Рука его чуть шевельнулась.

– Да, конечно, тысячу раз – тому свидетели мои собственные уши. И не бесчестил ли ты Матерь Божью и свою благородную жену своими изменами, насилуя слуг мужского и женского пола и даже собственную дочь в похоти своей? Разве не заслужил ты гореть миллион вечностей за свои преступления?

Взгляд, смешанный с мольбой, отразился в провалах глазниц, но в ее сердце не было жалости.

– Разве не убил ты Буонконте ди Капитанио, когда он молился в домашней часовне Кольдимеццо, а с ним и его сына и жену Кристиану? Разве ты не сделал рабыней его дочь и не подверг ее жестокому насилию? И не пытайся отрицать свои грехи, Симоне, потому что Бог провидит все глубины твоей злобной души.

Старый рыцарь пытался отползти от нее, но Амата вцепилась ему в плечо и удержала на месте. Она откинула капюшон.

– Смотри на меня! – сказала она. – Видишь ли, что я та самая Амата, Амата ди Буонконте, погубленная тобой, а не священник? Не в моих силах снять груз с твоей души, даже если бы я этого хотела. Этой самой ночью ты будешь плясать с чертями в аду, и так из ночи в ночь, до конца вечности.
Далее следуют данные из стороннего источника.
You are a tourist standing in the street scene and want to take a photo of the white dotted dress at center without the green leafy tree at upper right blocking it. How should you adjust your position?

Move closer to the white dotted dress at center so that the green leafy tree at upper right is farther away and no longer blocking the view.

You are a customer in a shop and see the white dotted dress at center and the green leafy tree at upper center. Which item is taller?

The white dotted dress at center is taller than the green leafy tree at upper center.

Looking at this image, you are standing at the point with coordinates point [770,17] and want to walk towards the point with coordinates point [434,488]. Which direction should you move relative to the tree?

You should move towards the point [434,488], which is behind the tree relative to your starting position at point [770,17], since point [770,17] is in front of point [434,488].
Ты проклят, Симоне! Проклят и обречен!

Из последних сил Симоне протянул руку к колокольчику у постели, но Амата перехватила ее за запястье и удержала. Она чувствовала, как покидают его силы.
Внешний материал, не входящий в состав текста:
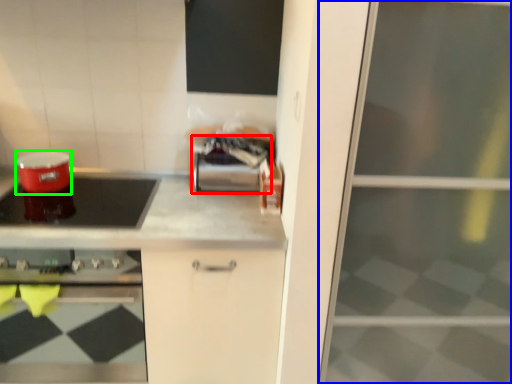 Question: Which object is positioned farthest from appliance (highlighted by a red box)? Select from screen door (highlighted by a blue box) and appliance (highlighted by a green box).

Choices:
 (A) screen door
 (B) appliance

Answer: (A)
– Когда я жила в твоем замке, – говорила она, – ты, пиявка, присосавшаяся к сердцу, пил кровь моей жизни. Теперь наконец мерзкая тварь отвалилась и вернулась к твоему сердцу, где, надеюсь, и останется, пока оно не сгниет до того, что не сможет больше питать кровопийцу.

Рыцарь затрясся в припадке кашля, слюна стекала по его подбородку. Он задыхался, пытаясь высвободить руку, и лицо его из пепельного стало иссиня-красным, потом посинело. На щеках проступили белые иглы щетины. Амате они казались звездами, проступающими в темнеющем небе.
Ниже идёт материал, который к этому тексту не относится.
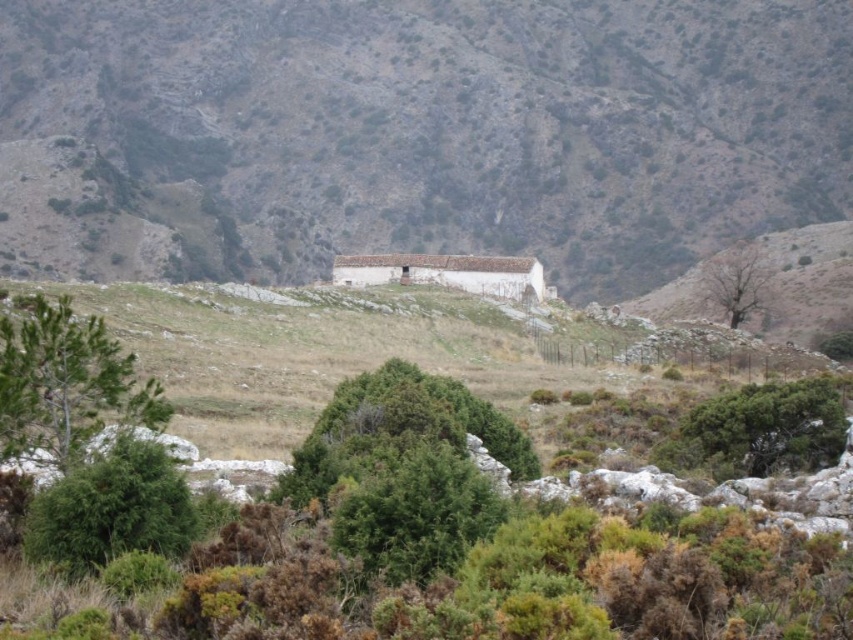 Question: Is green leafy shrub at lower left wider than green leafy shrub at center?

Choices:
 (A) yes
 (B) no

Answer: (B)

Question: Among these points, which one is nearest to the camera?

Choices:
 (A) (711, 440)
 (B) (67, 417)
 (C) (131, 515)

Answer: (C)

Question: Is brown rocky mountain at center to the right of green leafy tree at left from the viewer's perspective?

Choices:
 (A) yes
 (B) no

Answer: (A)

Question: Does green leafy tree at left come behind green leafy shrub at center?

Choices:
 (A) no
 (B) yes

Answer: (A)

Question: Which of the following is the farthest from the observer?

Choices:
 (A) (422, 502)
 (B) (726, 468)
 (C) (845, 51)
 (D) (27, 422)

Answer: (C)

Question: Among these objects, which one is nearest to the camera?

Choices:
 (A) green leafy shrub at center
 (B) green leafy tree at left
 (C) bare wood tree at upper right
 (D) green leafy shrub at lower left

Answer: (D)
Она залюбовалась этим образом, лишь краем сознания отмечая, что Симоне уже не дышит, и так, в мечтательном очаровании, продолжала сжимать его руку, пока длилась агония. Потом опустила ее на грудь, вынула другую руку из-под одеяла и положила поверх первой.

– Ублюдок, – сказала она покойнику и вытерла глаза кулаком, стирая хлынувшие вдруг горячие слезы. – Ты украл даже кольцо, которое нонно Капитанио дал моему отцу.

Девушка хотела сорвать у него с пальца перстень с бирюзой, но рука уже окостенела.

– Трусливый вороватый ублюдок, – процедила она, уставая из-под рясы нож.

Она готова была срезать кольцо вместе с пальцем, но в этот миг дверь распахнулась. Накинув на голову капюшон, Амата глухо проговорила:

– Он отошел. Да будет душе его воздано по справедливости.

Она махнула рукой над трупом, позаботившись не сотворить настоящего креста, чтобы ненароком не благословить его, и направилась к двери. Калисто, ждавший в коридоре, уже обрел осанку, подобающую новому синьору Рокка Пайда.

– Перед уходом загляните к нам на кухню, падре.

Он махнул служанке, и женщина повела Амату за собой.

Та и сама прекрасно знала дорогу в кухню, так же как знала каждый переход в лабиринте замка. Сколько раз они с маленькой хозяйкой играли здесь в прятки? Сколько раз она пряталась в них от Симоне и его сыновей? На перекрестке двух ходов она пропустила служанку вперед, а сама скинула сандалии и на цыпочках прокралась вправо. Надо было свернуть за следующий поворот раньше, чем женщина заметит, что монах потерялся. Налево, еще раз направо, вниз по лестнице – и она оказалась перед потайной калиткой в северной стене крепости. Вынула засов и распахнула дверцу.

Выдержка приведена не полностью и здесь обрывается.